-- WHAT YOU WILL DO --
Find the line that contains "A tecnologia de cabeça de" in the entries below. Restate it and every line after it, word for word, with no pictures.

──────── DATA TO USE ────────

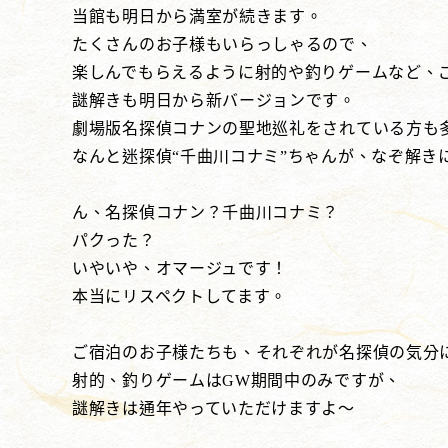
当館も明日から満室が続きます。
たくさんのお子様もいらっしゃるので、
楽しんでもらえるように射的や釣りゲームなど、
謎解きも明日から新バージョンです。
劇場版名探偵コナンの聖地巡礼をされている方も
なんと迷探偵“千曲川コナミ”ちゃんが、なぞ解き
ん、名探偵コナン？千曲川コナミ？
パクった？
いやいや、オマージュです！
本当にリスペクトしてます。
ご宿泊のお子様たちも、それぞれが名探偵の気分
射的、釣りゲームはGW期間中のみですが、
謎解きは通年やっていただけますよ～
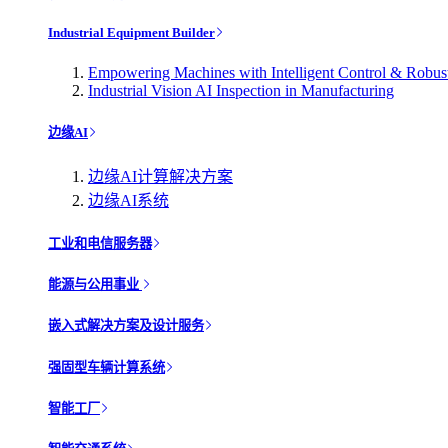
Industrial Equipment Builder
Empowering Machines with Intelligent Control & Robu
Industrial Vision AI Inspection in Manufacturing
边缘AI
边缘AI计算解决方案
边缘AI系统
工业和电信服务器
能源与公用事业
嵌入式解决方案及设计服务
强固型车辆计算系统
智能工厂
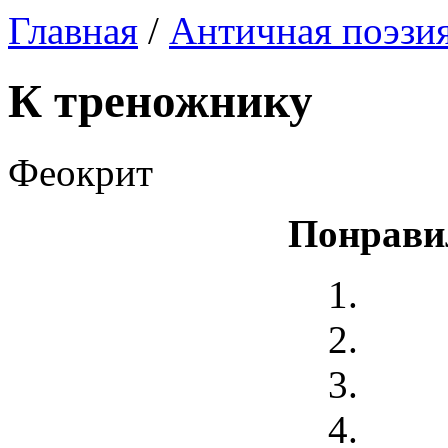
Главная
/
Античная поэзи
К треножнику
Феокрит
Понрави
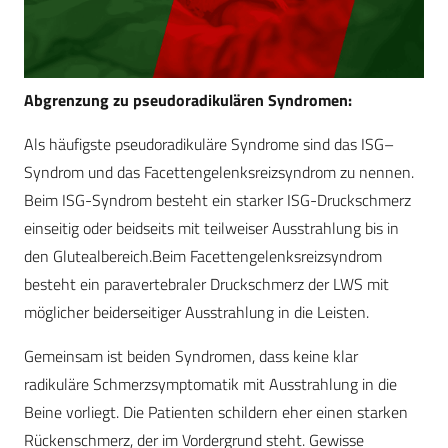
Abgrenzung zu pseudoradikulären Syndromen:
Als häufigste pseudoradikuläre Syndrome sind das ISG–
Syndrom und das Facettengelenksreizsyndrom zu nennen.
Beim ISG-Syndrom besteht ein starker ISG-Druckschmerz
einseitig oder beidseits mit teilweiser Ausstrahlung bis in
den Glutealbereich.Beim Facettengelenksreizsyndrom
besteht ein paravertebraler Druckschmerz der LWS mit
möglicher beiderseitiger Ausstrahlung in die Leisten.
Gemeinsam ist beiden Syndromen, dass keine klar
radikuläre Schmerzsymptomatik mit Ausstrahlung in die
Beine vorliegt. Die Patienten schildern eher einen starken
Rückenschmerz, der im Vordergrund steht. Gewisse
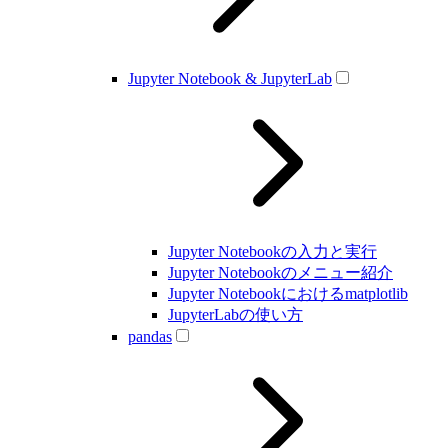
Jupyter Notebook & JupyterLab
Jupyter Notebookの入力と実行
Jupyter Notebookのメニュー紹介
Jupyter Notebookにおけるmatplotlib
JupyterLabの使い方
pandas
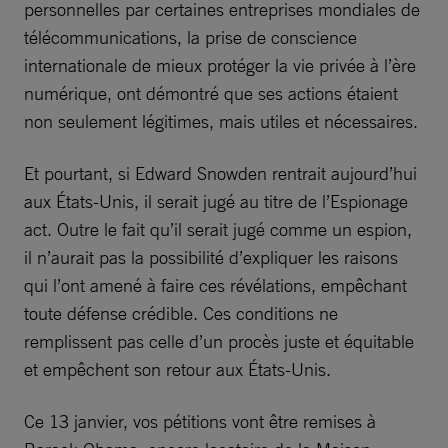
personnelles par certaines entreprises mondiales de
télécommunications, la prise de conscience
internationale de mieux protéger la vie privée à l’ère
numérique, ont démontré que ses actions étaient
non seulement légitimes, mais utiles et nécessaires.
Et pourtant, si Edward Snowden rentrait aujourd’hui
aux États-Unis, il serait jugé au titre de l’Espionage
act. Outre le fait qu’il serait jugé comme un espion,
il n’aurait pas la possibilité d’expliquer les raisons
qui l’ont amené à faire ces révélations, empêchant
toute défense crédible. Ces conditions ne
remplissent pas celle d’un procès juste et équitable
et empêchent son retour aux États-Unis.
Ce 13 janvier, vos pétitions vont être remises à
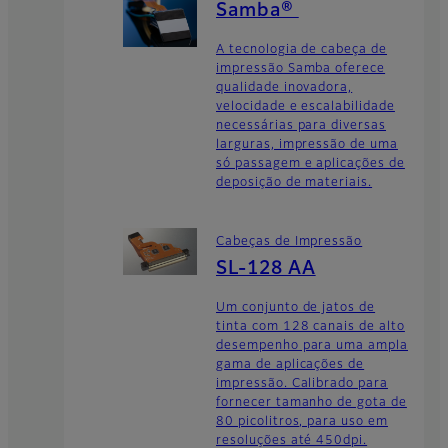
Samba®
A tecnologia de cabeça de
impressão Samba oferece
qualidade inovadora,
velocidade e escalabilidade
necessárias para diversas
larguras, impressão de uma
só passagem e aplicações de
deposição de materiais.
Cabeças de Impressão
SL-128 AA
Um conjunto de jatos de
tinta com 128 canais de alto
desempenho para uma ampla
gama de aplicações de
impressão. Calibrado para
fornecer tamanho de gota de
80 picolitros, para uso em
resoluções até 450dpi.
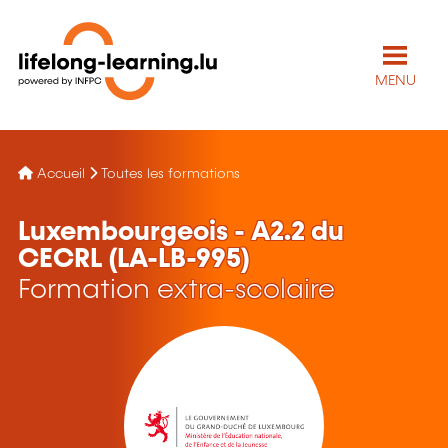
MENU
Accueil
Toutes les formations
Luxembourgeois - A2.2 du
CECRL (LA-LB-995)
Formation extra-scolaire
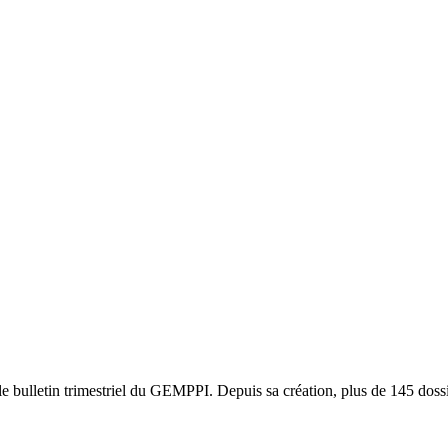
le bulletin trimestriel du GEMPPI. Depuis sa création, plus de 145 doss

────────

-- EXPECTED ANSWER --
A tecnologia de cabeça de
impressão Samba oferece
qualidade inovadora,
velocidade e escalabilidade
necessárias para diversas
larguras, impressão de uma
só passagem e aplicações de
deposição de materiais.
Cabeças de Impressão
SL-128 AA
Um conjunto de jatos de
tinta com 128 canais de alto
desempenho para uma ampla
gama de aplicações de
impressão. Calibrado para
fornecer tamanho de gota de
80 picolitros, para uso em
resoluções até 450dpi.
MENU
Accueil
Toutes les formations
Luxembourgeois - A2.2 du
CECRL (LA-LB-995)
Formation extra-scolaire
le bulletin trimestriel du GEMPPI. Depuis sa création, plus de 145 doss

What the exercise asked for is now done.